Problem statement.
Nothing but the lines from the one containing "Согласие на обра" through the one containing "Личный кабинет", both included, should be given again, each exactly as written below.

━━━━━ Input material ━━━━━

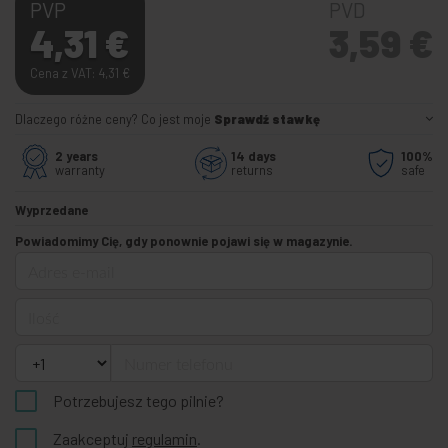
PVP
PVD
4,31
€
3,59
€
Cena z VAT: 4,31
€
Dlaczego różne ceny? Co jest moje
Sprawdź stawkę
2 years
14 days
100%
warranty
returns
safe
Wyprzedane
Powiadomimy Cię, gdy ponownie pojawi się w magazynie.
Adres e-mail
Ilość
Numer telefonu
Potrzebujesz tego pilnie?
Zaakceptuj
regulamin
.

━━━━━
━━━━━ Input material ━━━━━

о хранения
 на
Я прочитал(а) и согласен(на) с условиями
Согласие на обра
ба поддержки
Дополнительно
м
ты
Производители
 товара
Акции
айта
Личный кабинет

━━━━━

Answer area.
Согласие на обра
ба поддержки
Дополнительно
м
ты
Производители
 товара
Акции
айта
Личный кабинет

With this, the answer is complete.